The personal-consumption-expenditures, or PCE, price index increased 0.3% in February, with inflation slowing to 5% year over year from 5.3% in January, according to a report Friday from the Bureau of Economic Analysis. Core PCE, the Federal Reserve’s preferred inflation gauge that excludes energy and food prices, rose 0.3% last month for a year-over-year rate of 4.6%. That’s slightly lower than forecasts from economists polled by the Wall Street Journal and softened from the 4.7% increase seen over the 12 months through January.
Meanwhile, consumer spending edged up 0.2% in February while personal incomes rose 0.3%, according to a Bureau of Economic Analysis report Friday. U.S. consumer sentiment fell for the first time in four months in February on concerns of an impending recession, although the impact of the recent banking crisis was muted.
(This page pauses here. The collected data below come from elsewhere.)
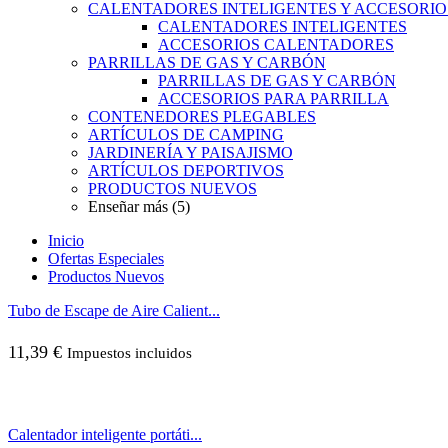
CALENTADORES INTELIGENTES Y ACCESORIO
CALENTADORES INTELIGENTES
ACCESORIOS CALENTADORES
PARRILLAS DE GAS Y CARBÓN
PARRILLAS DE GAS Y CARBÓN
ACCESORIOS PARA PARRILLA
CONTENEDORES PLEGABLES
ARTÍCULOS DE CAMPING
JARDINERÍA Y PAISAJISMO
ARTÍCULOS DEPORTIVOS
PRODUCTOS NUEVOS
Enseñar más (5)
Inicio
Ofertas Especiales
Productos Nuevos
Tubo de Escape de Aire Calient...
11,39
€
Impuestos incluidos
Calentador inteligente portáti...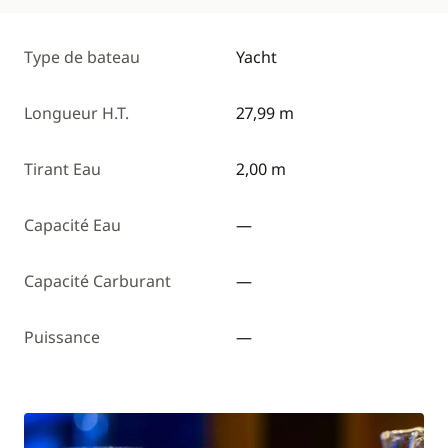
Type de bateau
Yacht
Longueur H.T.
27,99 m
Tirant Eau
2,00 m
Capacité Eau
—
Capacité Carburant
—
Puissance
—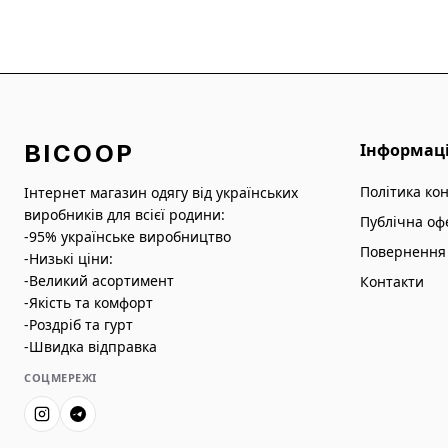
BICOOP
Інформац
Політика ко
Інтернет магазин одягу від українських
виробників для всієї родини:
Публічна оф
-95% українське виробництво
Повернення 
-Низькі ціни:
-Великий асортимент
Контакти
-Якість та комфорт
-Роздріб та гурт
-Швидка відправка
СОЦМЕРЕЖІ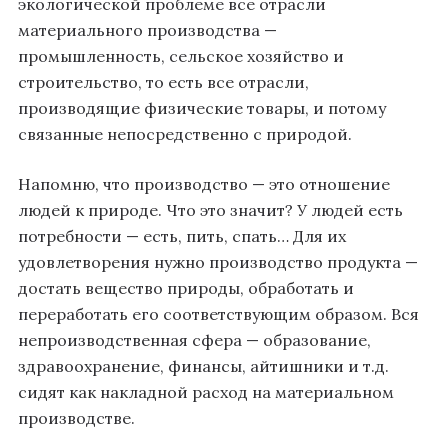
экологической проблеме все отрасли
материального производства —
промышленность, сельское хозяйство и
строительство, то есть все отрасли,
производящие физические товары, и потому
связанные непосредственно с природой.
Напомню, что производство — это отношение
людей к природе. Что это значит? У людей есть
потребности — есть, пить, спать… Для их
удовлетворения нужно производство продукта —
достать вещество природы, обработать и
переработать его соответствующим образом. Вся
непроизводственная сфера — образование,
здравоохранение, финансы, айтишники и т.д.
сидят как накладной расход на материальном
производстве.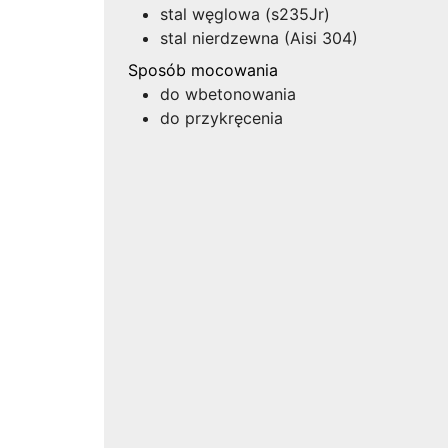
stal węglowa (s235Jr)
stal nierdzewna (Aisi 304)
Sposób mocowania
do wbetonowania
do przykręcenia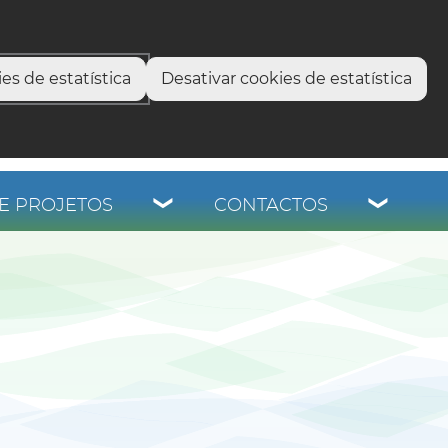
select language
▼
os
es de estatística
Desativar cookies de estatística
E PROJETOS
CONTACTOS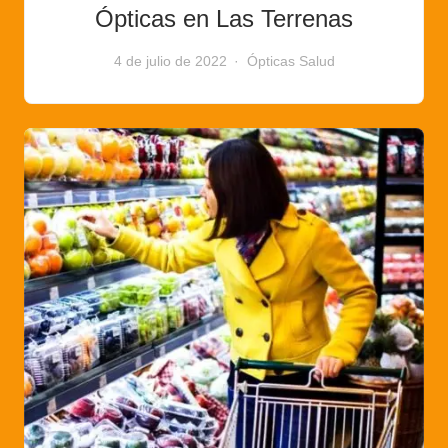
Ópticas en Las Terrenas
4 de julio de 2022
Ópticas
Salud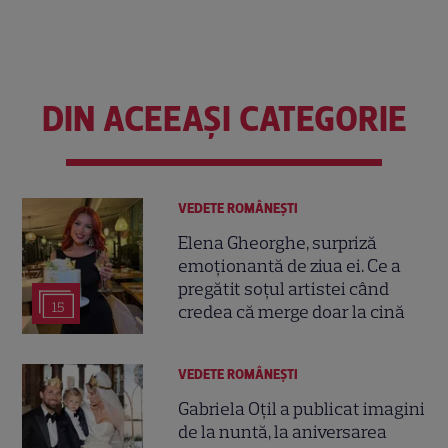
DIN ACEEAȘI CATEGORIE
VEDETE ROMÂNEŞTI
Elena Gheorghe, surpriză
emoționantă de ziua ei. Ce a
pregătit soțul artistei când
15
credea că merge doar la cină
VEDETE ROMÂNEŞTI
Gabriela Oțil a publicat imagini
de la nuntă, la aniversarea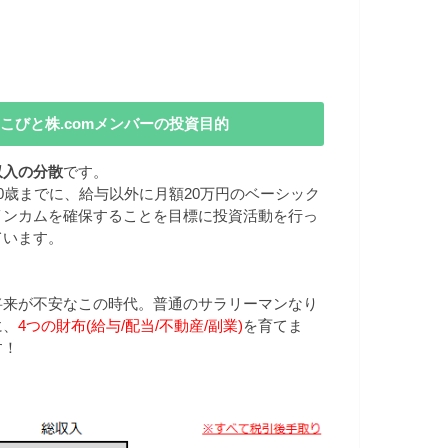
こびと株.comメンバーの投資目的
収入の分散
です。
40歳までに、給与以外に月額20万円のベーシック
インカムを確保することを目標に投資活動を行っ
ています。
将来が不安なこの時代。普通のサラリーマンなり
に、
4つの財布(給与/配当/不動産/副業)
を育てま
す！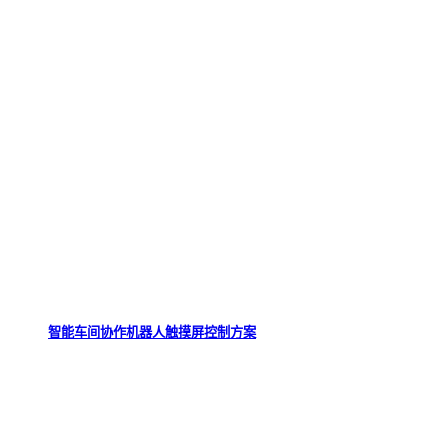
智能车间协作机器人触摸屏控制方案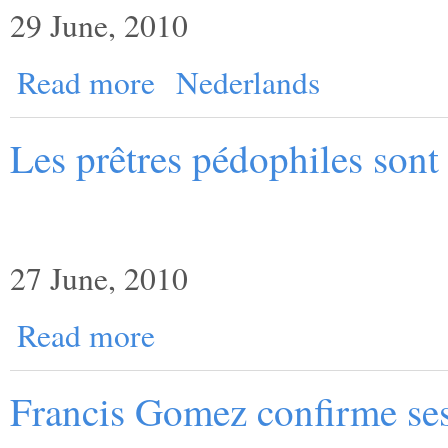
29 June, 2010
Read more
Nederlands
Les prêtres pédophiles sont
27 June, 2010
Read more
Francis Gomez confirme ses 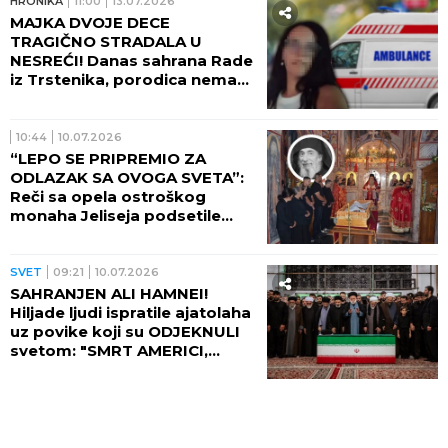
HRONIKA
11:00
13.07.2026
MAJKA DVOJE DECE
TRAGIČNO STRADALA U
NESREĆI! Danas sahrana Rade
iz Trstenika, porodica nema
od bola!
10:44
10.07.2026
“LEPO SE PRIPREMIO ZA
ODLAZAK SA OVOGA SVETA”:
Reči sa opela ostroškog
monaha Jeliseja podsetile
vernike na smisao života
SVET
09:21
10.07.2026
SAHRANJEN ALI HAMNEI!
Hiljade ljudi ispratile ajatolaha
uz povike koji su ODJEKNULI
svetom: "SMRT AMERICI,
SMRT IZRAELU"! (FOTO,
VIDEO)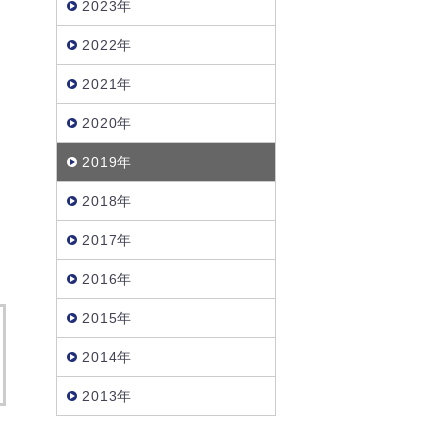
2023年
2022年
2021年
2020年
年
2019年
2018年
2017年
2016年
2015年
2014年
2013年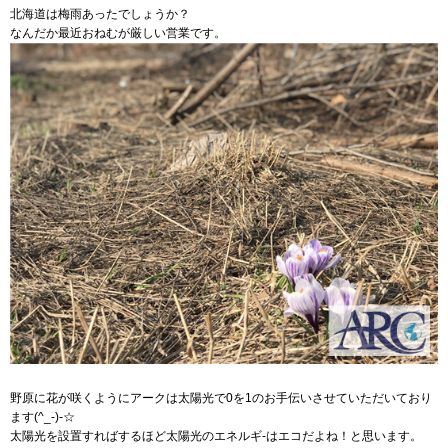
北海道は梅雨あったでしょうか？
なんだか最近おねむが厳しい営業です。
野原に花が咲くようにアークは太陽光で0を1のお手伝いさせていただいており
ます(^_-)-☆
太陽光を設置すればするほど太陽光のエネルギ-はエコだよね！と思います。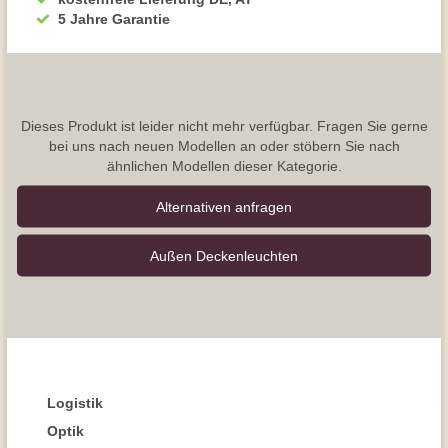
5 Jahre Garantie
Dieses Produkt ist leider nicht mehr verfügbar. Fragen Sie gerne
bei uns nach neuen Modellen an oder stöbern Sie nach
ähnlichen Modellen dieser Kategorie.
Alternativen anfragen
Außen Deckenleuchten
Logistik
Optik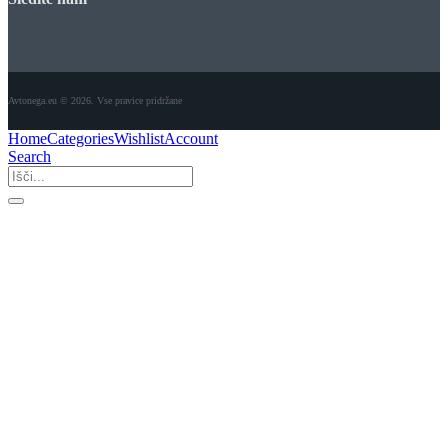
Avtonega.eu © 2026. Vse pravice pridržane
Home
Categories
Wishlist
Account
Search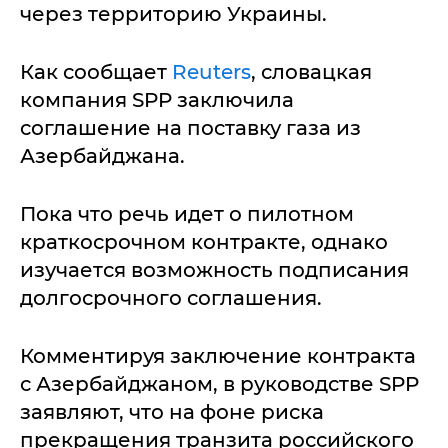
через территорию Украины.
Как сообщает
Reuters
, словацкая
компания SPP заключила
соглашение на поставку газа из
Азербайджана.
Пока что речь идет о пилотном
краткосрочном контракте, однако
изучается возможность подписания
долгосрочного соглашения.
Комментируя заключение контракта
с Азербайджаном, в руководстве SPP
заявляют, что на фоне риска
прекращения транзита российского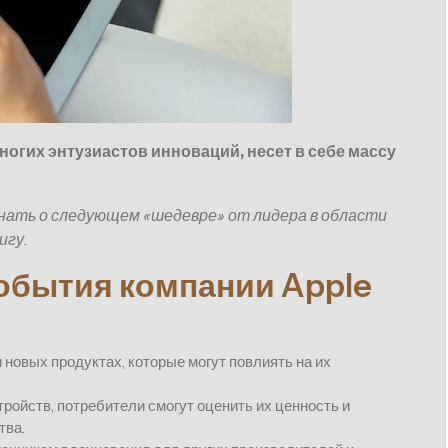
огих энтузиастов инноваций, несет в себе массу
нать о следующем «шедевре» от лидера в области
игу.
обытия компании Apple
 новых продуктах, которые могут повлиять на их
ройств, потребители смогут оценить их ценность и
тва.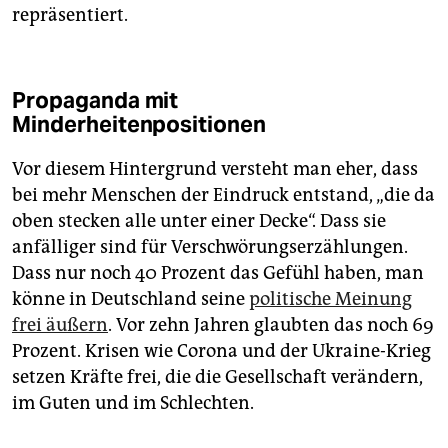
repräsentiert.
Propaganda mit
Minderheitenpositionen
Vor diesem Hintergrund versteht man eher, dass
bei mehr Menschen der Eindruck entstand, „die da
oben stecken alle unter einer Decke“. Dass sie
anfälliger sind für Verschwörungserzählungen.
Dass nur noch 40 Prozent das Gefühl haben, man
könne in Deutschland seine
politische Meinung
frei äußern
. Vor zehn Jahren glaubten das noch 69
Prozent. Krisen wie Corona und der Ukraine-Krieg
setzen Kräfte frei, die die Gesellschaft verändern,
im Guten und im Schlechten.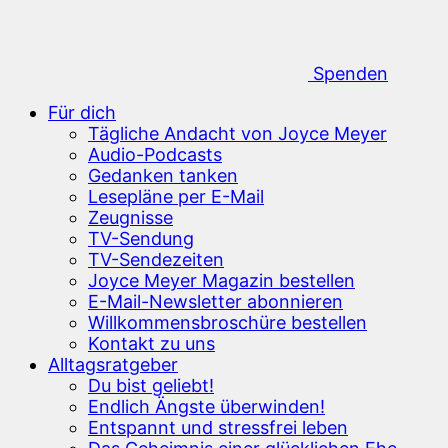
Spenden
Für dich
Tägliche Andacht von Joyce Meyer
Audio-Podcasts
Gedanken tanken
Lesepläne per E-Mail
Zeugnisse
TV-Sendung
TV-Sendezeiten
Joyce Meyer Magazin bestellen
E-Mail-Newsletter abonnieren
Willkommensbroschüre bestellen
Kontakt zu uns
Alltagsratgeber
Du bist geliebt!
Endlich Ängste überwinden!
Entspannt und stressfrei leben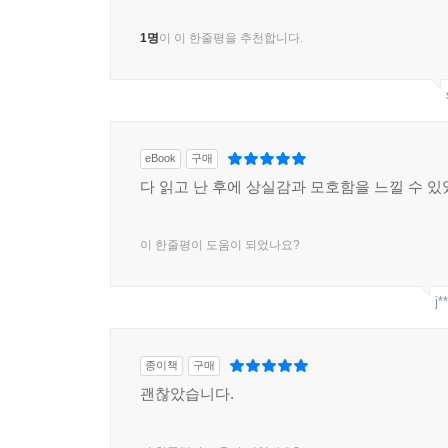
1명
이 이 한줄평을 추천합니다.
eBook
구매
다 읽고 난 후에 상실감과 모호함을 느낄 수 있
이 한줄평이 도움이 되었나요?
j*
종이책
구매
괜찮았습니다.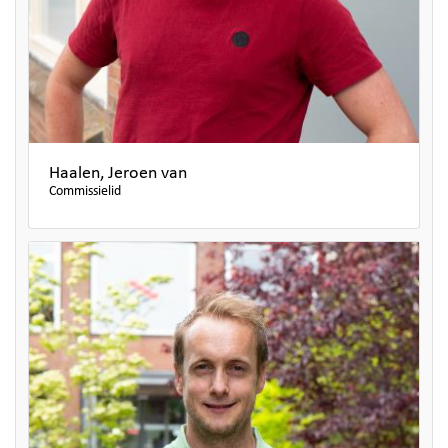
Haalen, Jeroen van
Commissielid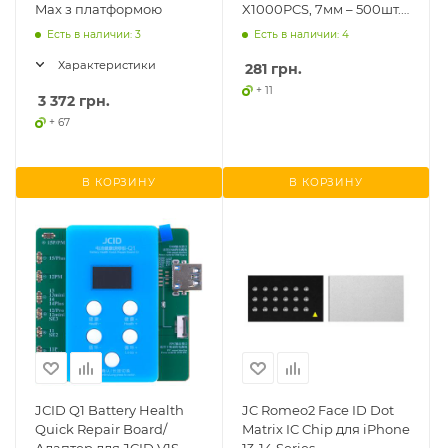
Max з платформою
X1000PCS, 7мм – 500шт.
12мм – 500шт.
Есть в наличии: 3
Есть в наличии: 4
Характеристики
281
грн.
+ 11
3 372
грн.
+ 67
В КОРЗИНУ
В КОРЗИНУ
JСID Q1 Battery Health
JC Romeo2 Face ID Dot
Quick Repair Board/
Matrix IC Chip для iPhone
Адаптер для JCID V1S
13-14 Series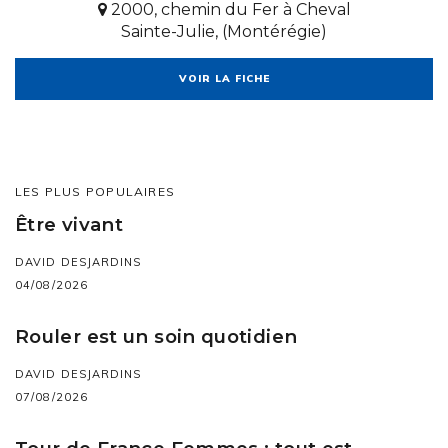
2000, chemin du Fer à Cheval
Sainte-Julie, (Montérégie)
VOIR LA FICHE
LES PLUS POPULAIRES
Être vivant
DAVID DESJARDINS
04/08/2026
Rouler est un soin quotidien
DAVID DESJARDINS
07/08/2026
Investors hunting for yield in cash-like investments poured another $66 billion into money-market funds this week, bringing total assets to a record $5.2 trillion, according to the Investment Company Institute.
Production of eight infrastructure sectors in India recorded an almost flat growth rate of 6 percent in February as against 5.9 percent in the same month last year, according to official data released on Friday. The growth in February is lowest in the last three months. The output of core sectors had increased by 8.9 percent in January 2023 and 7 percent in December 2022. It was 5.7 percent in November 2022. The growth rate of eight infrastructure sectors -- coal, crude oil, natural gas, refinery products, fertilisers, steel, cement and electricity -- stood at 7.8 per cent in April-February this fiscal as against 11.1 per cent during the same period last fiscal.
India's current account deficit (CAD) dropped sharply to $18.2 billion in the October-December period, data released on March 31 by the Reserve Bank of India (RBI) showed. At $18.2 billion, CAD for the last quarter of 2022 is sharply lower than July-September's revised figure of $30.9 billion. The provisional estimate of $36.4 billion for July-September's CAD - which was an all-time high for a quarter - has been revised downwards significantly "due to downward adjustment in Customs data", the RBI said.
The government's fiscal deficit for the first 11 months of 2022-23 widened to Rs 14.54 lakh crore, according to the Controller General of Accounts. At Rs 14.54 lakh crore, the fiscal deficit for April 2022-February 2023 accounted for 82.8 percent of the full-year target for 2022-23. Fiscal deficit in the first 11 months of the last financial year was 82.7 percent of that year's target.
China's factory activity growth stalled in March, weighed by slowing production and weaker global demand and adding to uncertainty about a post-COVID recovery, a private sector survey showed on Monday. The Caixin/S&P Global manufacturing purchasing managers' index (PMI) fell to 50.0 in March. That followed February's reading of 51.6, which indicated the first monthly expansion in seven months. The reading far missed expectations of 51.7 in a Reuters poll, and echoed slower growth in an official PMI released on Friday.